**DATA EXCERPTS**

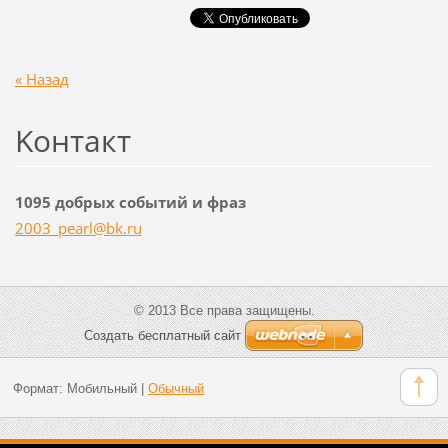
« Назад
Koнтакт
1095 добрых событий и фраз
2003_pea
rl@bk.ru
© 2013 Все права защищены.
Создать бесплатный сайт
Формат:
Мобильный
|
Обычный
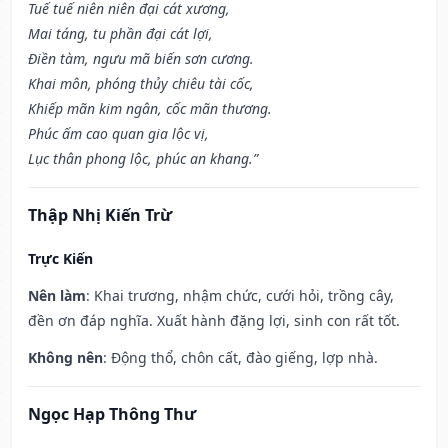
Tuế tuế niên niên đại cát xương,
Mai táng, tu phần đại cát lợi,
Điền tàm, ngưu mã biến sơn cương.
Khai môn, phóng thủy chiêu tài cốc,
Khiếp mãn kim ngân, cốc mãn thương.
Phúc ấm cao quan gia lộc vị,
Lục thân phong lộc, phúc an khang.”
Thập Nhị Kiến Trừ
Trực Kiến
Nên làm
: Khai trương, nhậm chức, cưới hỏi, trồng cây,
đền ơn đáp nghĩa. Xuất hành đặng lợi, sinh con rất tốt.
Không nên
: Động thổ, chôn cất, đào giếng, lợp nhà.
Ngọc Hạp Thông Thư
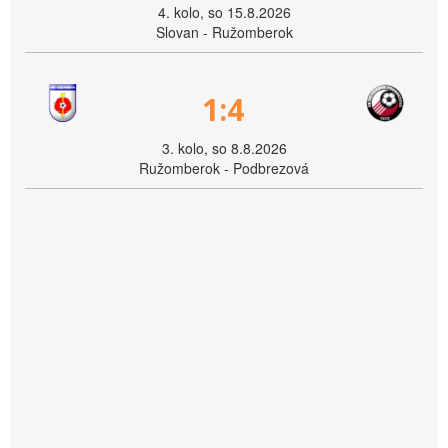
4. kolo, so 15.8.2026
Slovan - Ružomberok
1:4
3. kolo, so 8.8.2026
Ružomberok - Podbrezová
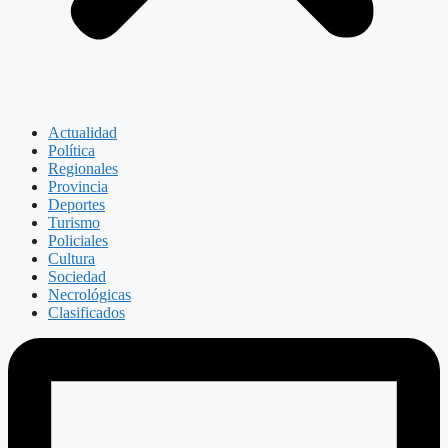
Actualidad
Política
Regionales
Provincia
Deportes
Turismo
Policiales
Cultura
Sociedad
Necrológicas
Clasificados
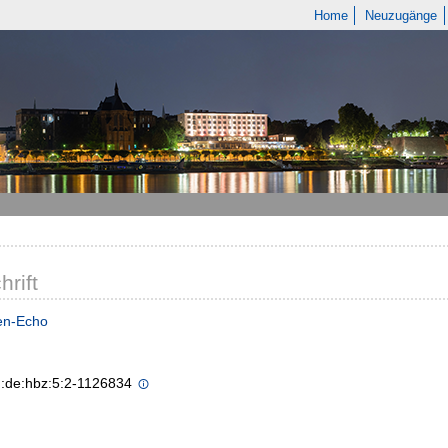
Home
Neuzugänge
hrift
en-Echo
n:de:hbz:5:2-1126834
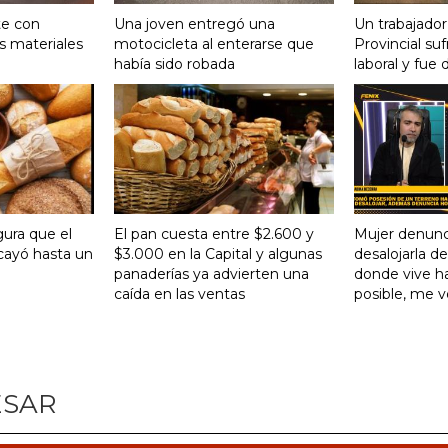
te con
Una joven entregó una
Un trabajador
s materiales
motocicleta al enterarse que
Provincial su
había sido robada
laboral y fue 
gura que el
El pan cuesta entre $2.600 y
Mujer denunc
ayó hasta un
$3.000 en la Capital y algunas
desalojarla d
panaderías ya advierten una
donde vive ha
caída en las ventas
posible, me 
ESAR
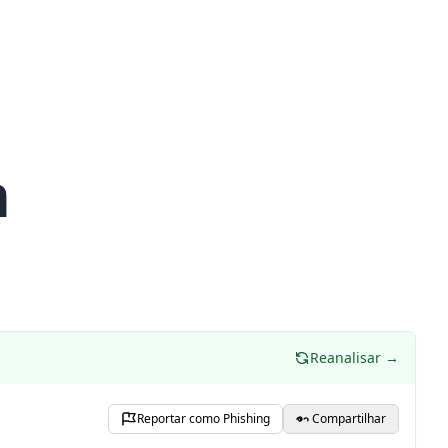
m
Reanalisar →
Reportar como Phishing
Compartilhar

**ABOUT THIS TASK**
Each line from the first line of the data above through the one containing "gura que el" must be set down exactly; the pictures must not be.

**THE COMPLETED TASK**
« Назад
Koнтакт
1095 добрых событий и фраз
2003_pea
rl@bk.ru
© 2013 Все права защищены.
Создать бесплатный сайт
Формат:
Мобильный
|
Обычный
Tuế tuế niên niên đại cát xương,
Mai táng, tu phần đại cát lợi,
Điền tàm, ngưu mã biến sơn cương.
Khai môn, phóng thủy chiêu tài cốc,
Khiếp mãn kim ngân, cốc mãn thương.
Phúc ấm cao quan gia lộc vị,
Lục thân phong lộc, phúc an khang.”
Thập Nhị Kiến Trừ
Trực Kiến
Nên làm
: Khai trương, nhậm chức, cưới hỏi, trồng cây,
đền ơn đáp nghĩa. Xuất hành đặng lợi, sinh con rất tốt.
Không nên
: Động thổ, chôn cất, đào giếng, lợp nhà.
Ngọc Hạp Thông Thư
4. kolo, so 15.8.2026
Slovan - Ružomberok
1:4
3. kolo, so 8.8.2026
Ružomberok - Podbrezová
Actualidad
Política
Regionales
Provincia
Deportes
Turismo
Policiales
Cultura
Sociedad
Necrológicas
Clasificados
Home
Neuzugänge
hrift
en-Echo
n:de:hbz:5:2-1126834
te con
Una joven entregó una
Un trabajador
s materiales
motocicleta al enterarse que
Provincial su
había sido robada
laboral y fue 
gura que el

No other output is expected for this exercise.